When you select an input step, Tableau Prep will display a grid of fields in the data. You may use the grid to uncheck any fields you do not wish to include, edit the Type of data by clicking the associated symbol (for example, change a string to a date), and edit the Field Name itself by double-clicking the field name value.

If Tableau Prep Builder detects that the data source contains a large number of records, it may turn on data sampling. Data Sampling uses a smaller subset of records for giving rapid feedback and profiling in design mode. However, it will use the full set of data when you run the entire flow in batch mode. You can control the data sampling options by clicking Data Sample on the input pane. While you can set the sample size for the source, subsequent steps, such as joins, that result in large numbers of records may turn on sampling that cannot be disabled. You'll receive an indicator of Data Sampling if it occurs anywhere in the flow.
Now, we'll continue to explore the data and fix some issues along the way. Click the + button that appears when you hover over the Employee Flights input step. This allows you to extend the flow by adding additional step types. In this case, we'll add a Clean Step. This will extend the flow by adding a clean step called Clean 1:

Figure 15.7: Adding a step extends the flow. Here, adding a clean step adds Clean 1

With the Clean 1 step selected, take a moment to explore the data using the profile pane. Observe how selecting individual values for fields in the profile pane highlights portions of related values for other fields. This can give you great insight into your data, such as seeing the different price ranges based on Ticket Type:

Figure 15.8: Selecting a value for a field in the profile pane highlights which values (and what proportion of those values) relate to the selected value

Highlighting the bar segments across fields in the profile pane, which results from selecting a field value, is called brushing. You can also take action on selected values via the toolbar at the top of the profile pane or by right-clicking a field value. These actions include filtering, editing values, or replacing with NULL. However, before making any changes or cleaning any of the data, let's connect to some additional data.

It turns out that most of the airline ticket booking data is in one database that's represented by the Excel file, but another airline's booking data is stored in files that are periodically added to a directory.
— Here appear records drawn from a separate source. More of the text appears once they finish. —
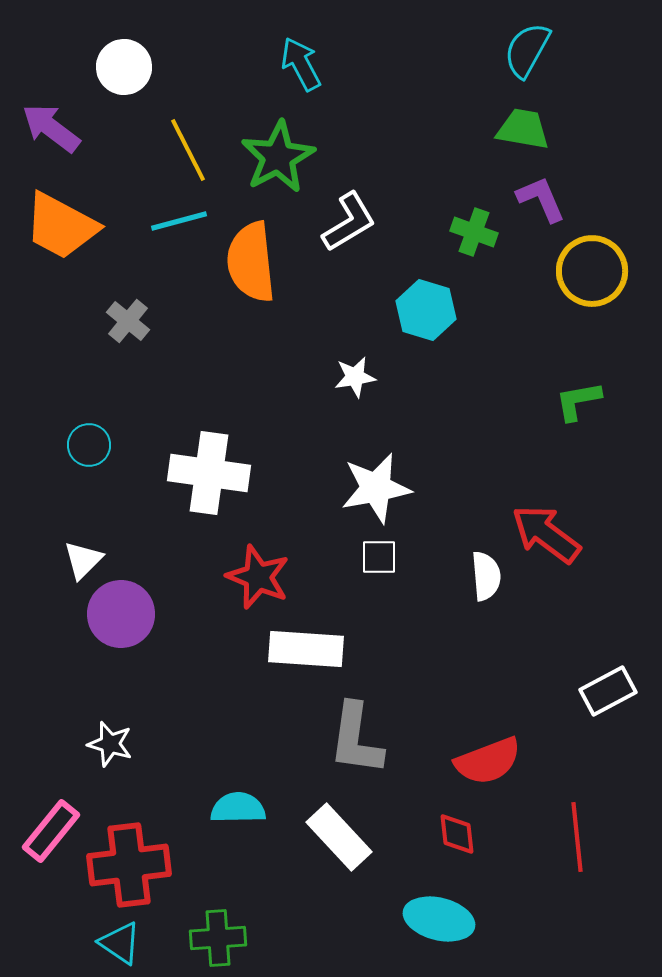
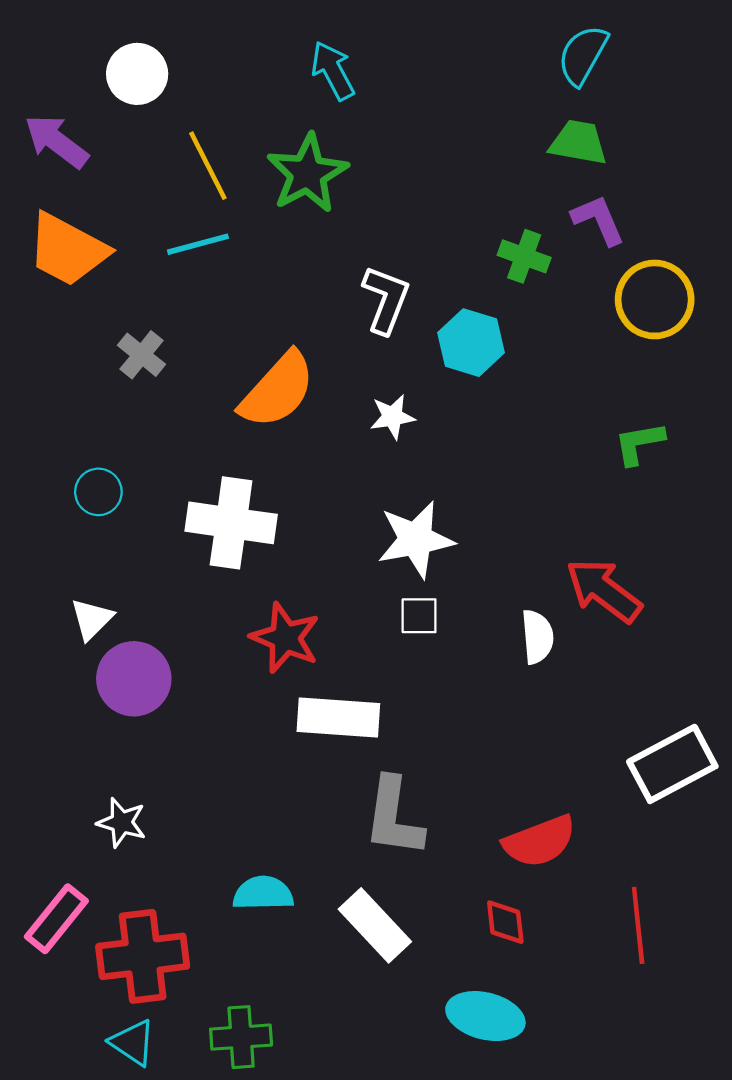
white L-shape: (349, 222) -> (386, 299), moved, turned -38
orange semicircle: (251, 262) -> (278, 390), moved, turned -132
white rectangle: (608, 691) -> (672, 764), size x1.4

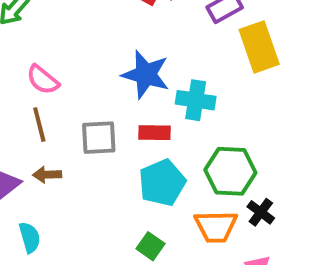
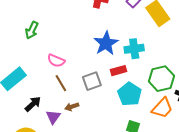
blue star: (146, 75) -> (106, 43), turned -30
orange trapezoid: (216, 227) -> (162, 108), turned -30

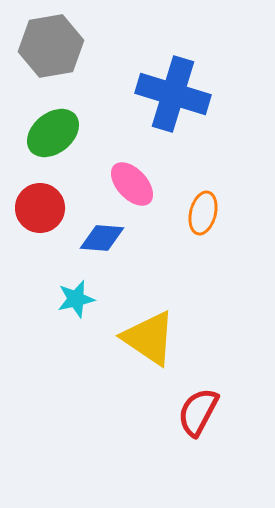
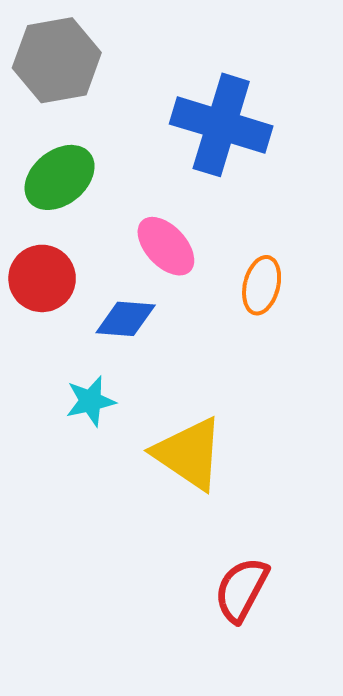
red semicircle: (198, 412) -> (241, 590), moved

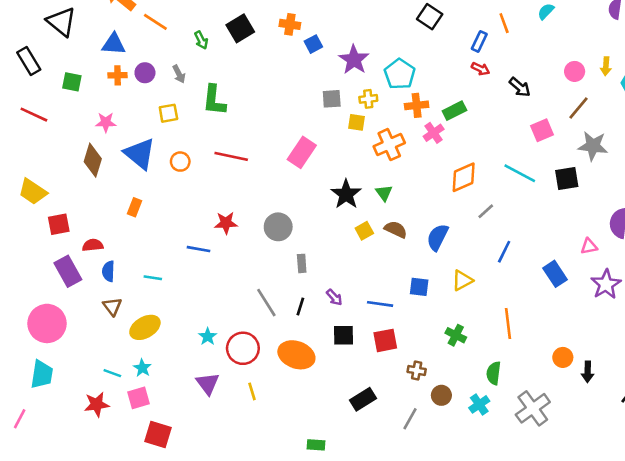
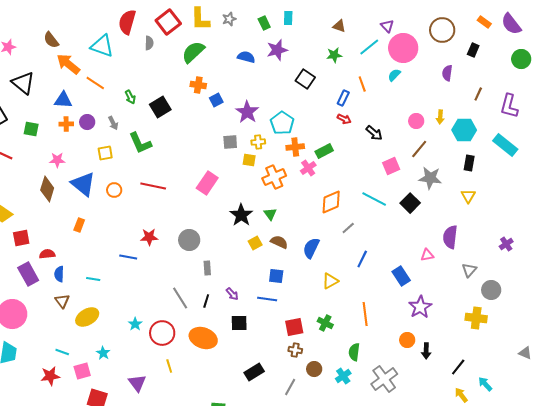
black square: (240, 28) -> (160, 107), moved
green L-shape: (214, 100) -> (140, 143), turned -30
black square: (567, 179) -> (410, 203), turned -36
purple star: (606, 284) -> (420, 307), moved
blue square: (419, 287) -> (276, 276), moved
red square: (385, 340) -> (294, 327), moved
cyan star: (142, 368) -> (103, 353), moved
purple triangle: (208, 384) -> (137, 383), moved

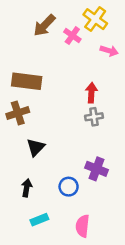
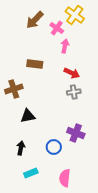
pink arrow: (109, 51) -> (65, 46), moved, turned -96
brown rectangle: (27, 81) -> (35, 64), moved, size x0.7
red arrow: (91, 93) -> (72, 73), turned 112
black triangle: (36, 147) -> (28, 116), turned 35

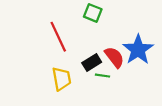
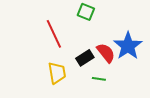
green line: (102, 76) -> (99, 79), moved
These files are in the Learning TableauChapter 15 directory. The files are named with the convention Southwest YYYY.csv (where YYYY represents the year).

We'll connect to all the existing files and ensure that we are prepared for additional future files:

Click the + icon on the connections pane to add a new connection to a Text File.
Navigate to the Learning TableauChapter 15 directory and select any of the Southwest YYYY.csv files to start the connection. Looking at the Input settings, you should see that Tableau Prep correctly identifies the field separators, field names, and types:

Figure 15.9: A text file includes options for headers, field separators, text qualifiers, character sets, and more. Notice also the tabs such as Multiple Files and Data Sample giving other options for the text input
In the Input pane, select the Multiple Files tab and switch from Single table to Wildcard union. Set Matching Pattern to Southwest* and click Apply. This tells Tableau Prep to union all of the text files in the directory that begin with Southwest together:

Figure 15.10: Using Matching Pattern tells Tableau Prep which files to union together. That way, when Southwest 2020.txt and future files are dropped into the directory, they will be automatically included

Use the + icon on the Southwest input step in the flow pane to add a new clean step. This step will be named Clean 2 by default. Once again, explore the data, but don't take any action until you've brought the two sources together in the flow. You may notice a new field in the Clean 2 step called File Paths, which indicates which file in the union is associated with each record.
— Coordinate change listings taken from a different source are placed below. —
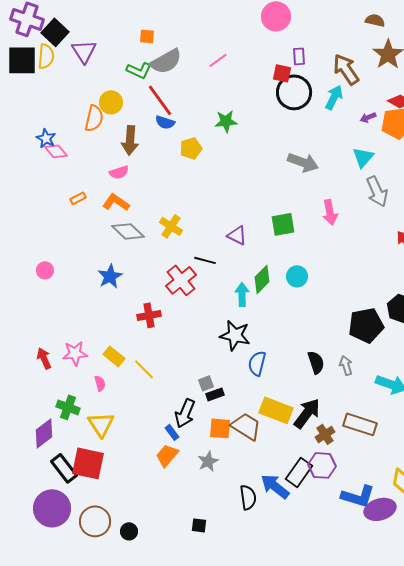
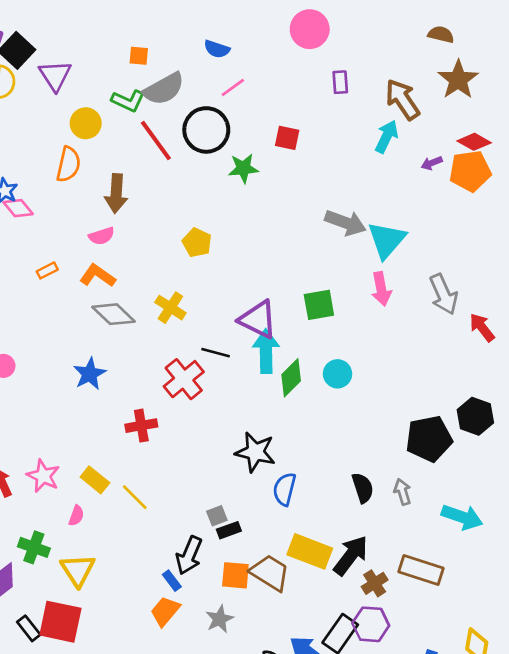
red square: (282, 73) -> (287, 138), moved
black circle: (294, 92) -> (206, 130), moved
yellow circle: (111, 102) -> (86, 123), moved
blue semicircle: (165, 122) -> (217, 49), moved
yellow pentagon: (191, 148) -> (197, 243), moved, turned -30
cyan triangle: (363, 157) -> (387, 240), moved, size x1.4
gray arrow: (377, 191) -> (444, 294), moved
purple triangle: (237, 235) -> (258, 319), size x1.5
cyan arrow: (242, 294) -> (266, 351), moved, size x1.4
pink star: (75, 353) -> (43, 476), turned 30
pink semicircle: (100, 383) -> (76, 516), turned 35
black rectangle: (64, 468) -> (29, 628), size x0.7

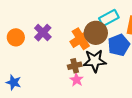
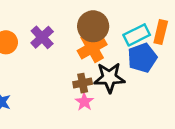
cyan rectangle: (109, 18) -> (137, 35), moved
brown circle: (96, 33) -> (93, 26), moved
With our input steps defined, let's move on to consider how to clean up some of the data to get it ready for analysis.

Cleaning the data

The process of building out the flow is quite iterative, and you'll often make discoveries about the data that will aid you in cleaning and transforming it. We'll break this example into sections for the sake of reference, but don't let this detract from the idea that building a flow should be a flow of thought. The example is meant to be seamless!
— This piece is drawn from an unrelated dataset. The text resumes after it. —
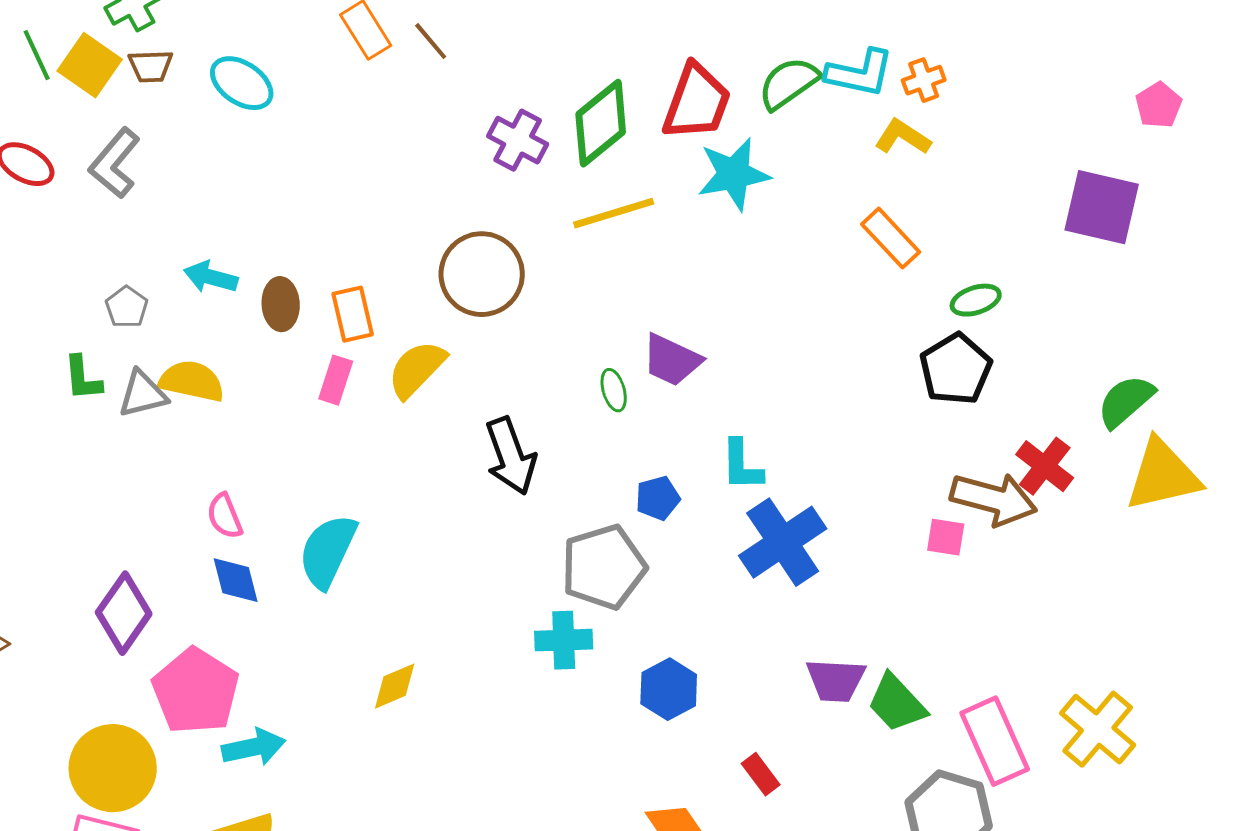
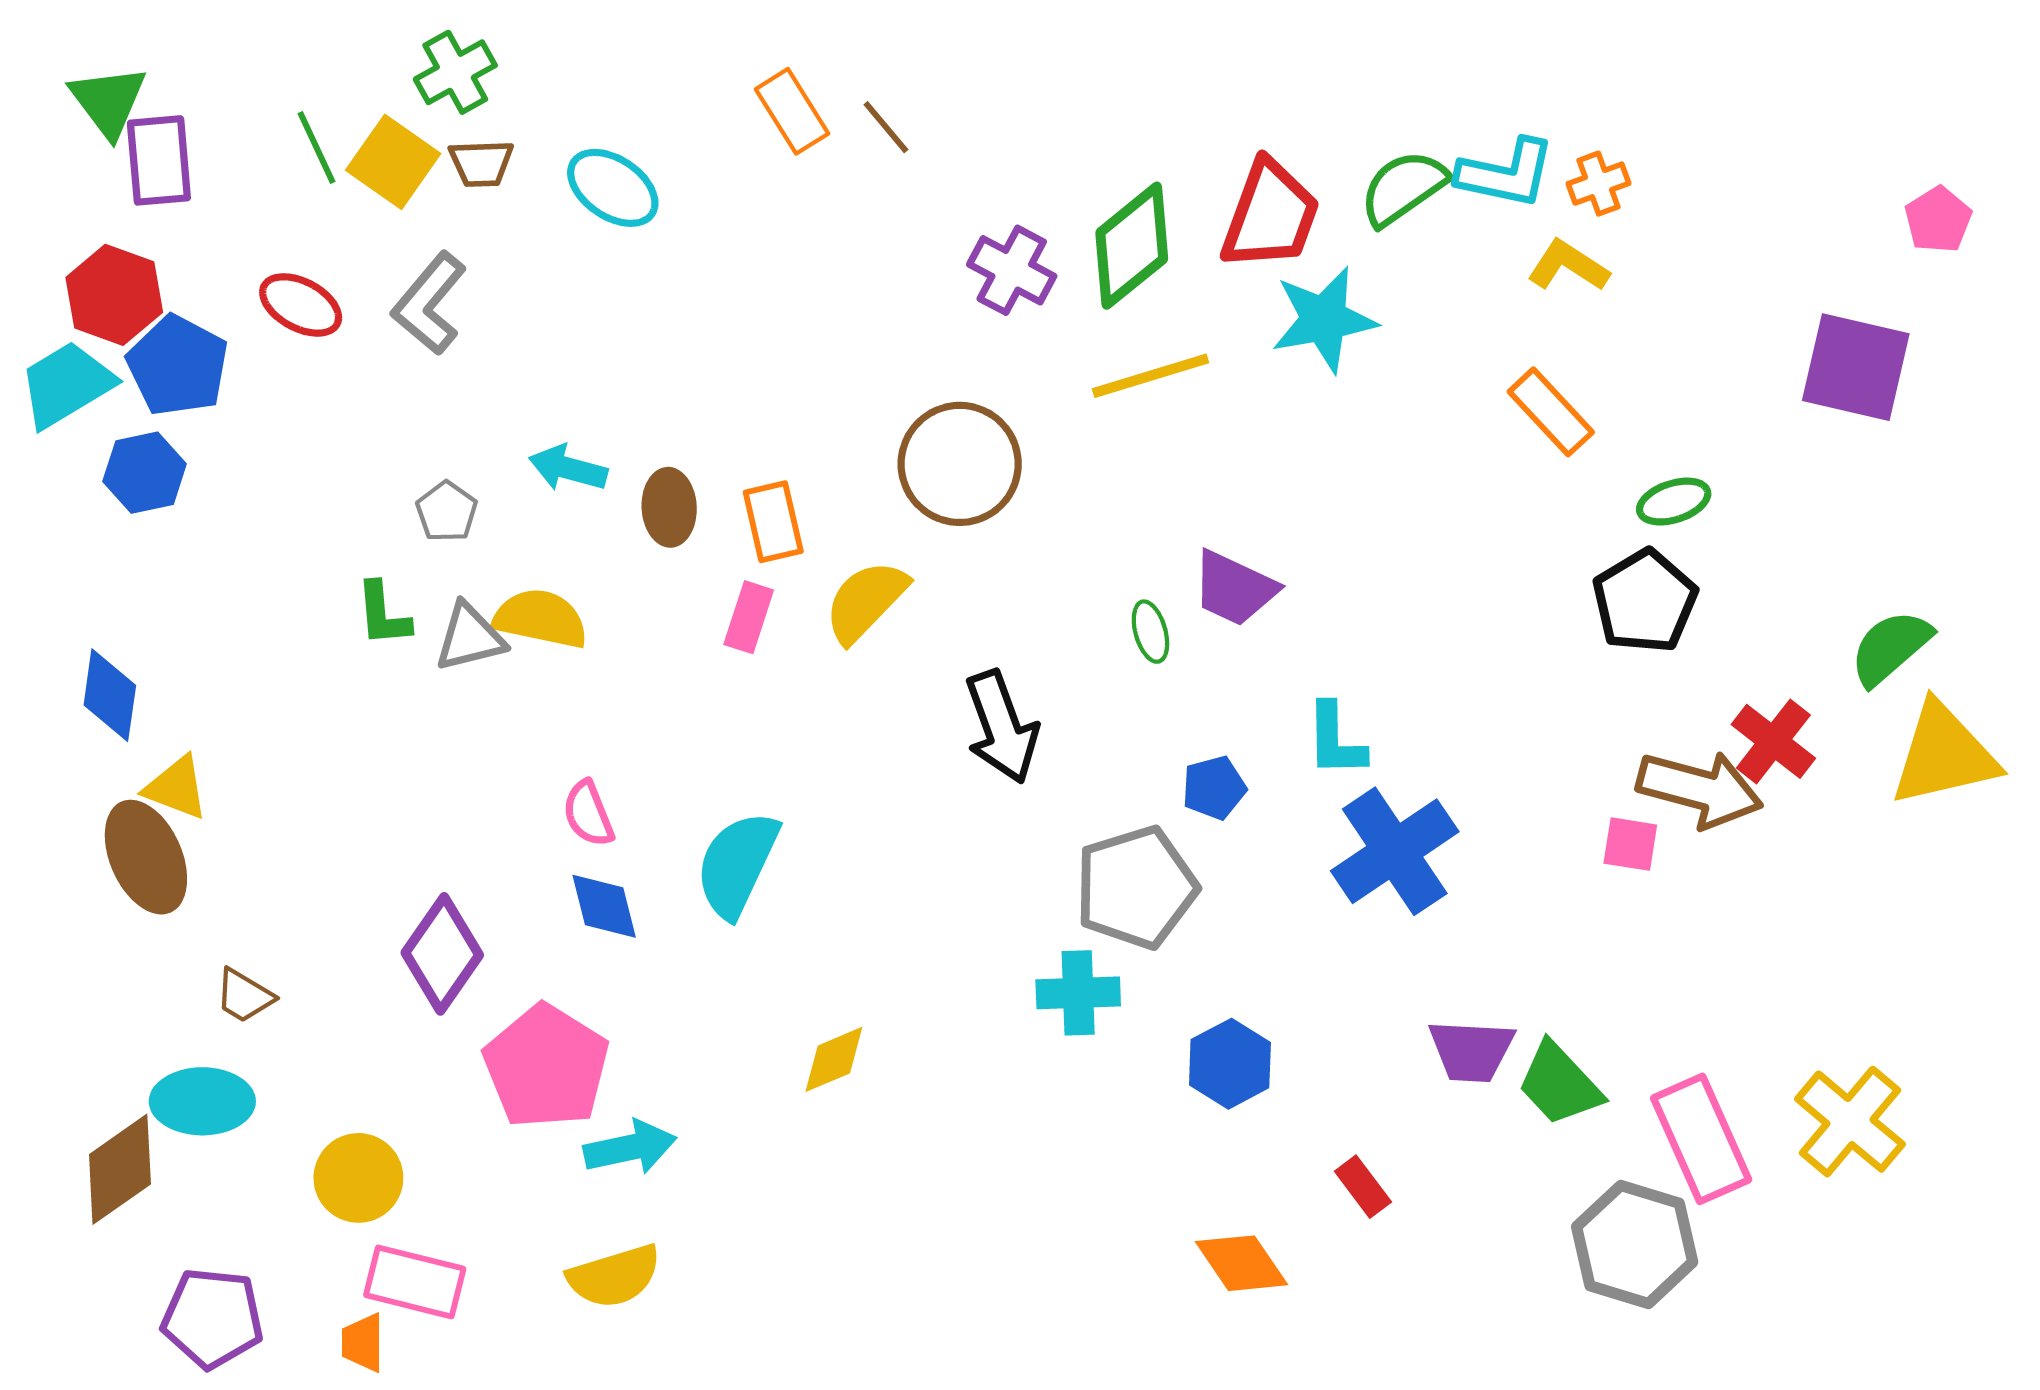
yellow circle: (113, 768) -> (358, 1178), moved, size x0.7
We'll take a look at quite a few possibilities for prepping the data in this section, including merging and grouping. Let's start with seeing how to union together branches in the flow.

Unioning, merging mismatched fields, and removing unnecessary fields

We know that we want to bring together the booking data for all the airlines, so we'll union together the two paths in the flow:

Drag the Clean 2 step onto the Clean 1 step and drop it onto the Union box that appears. This will create a new Union step with input connections from both of the clean steps:

Figure 15.11: Dragging one step onto another in the flow reveals options for bringing the datasets together in the flow. Here, for example, there are options for creating a Union or Join
The Union pane that shows up when the Union step is selected will show you the mismatched fields, indicate the associated input, and give you options for removing or merging the fields. For example, Fare Type and Ticket Type are named differently between the Excel file and the text files, but in fact represent the same data. Hold down the Ctrl key and select both fields. Then, select Merge Fields from the toolbar at the top of the pane or from the right-click menu:

Figure 15.12: When you select a single field, Tableau Prep will highlight fields that are potentially the same data. Selecting both reveals the Merge Fields option
Also, merge Row ID and Row_ID.
File Paths applies only to the Southwest files, which were unioned together in the Input step. While this auto-generated field can be very useful at times, it does not add anything to the data in this example. Select the field, then click the ellipses menu button and select Remove Field.
Similarly, Travel Insurance? and Passenger ID apply to only one of the inputs and will be of little use in our analysis. Remove those fields as well.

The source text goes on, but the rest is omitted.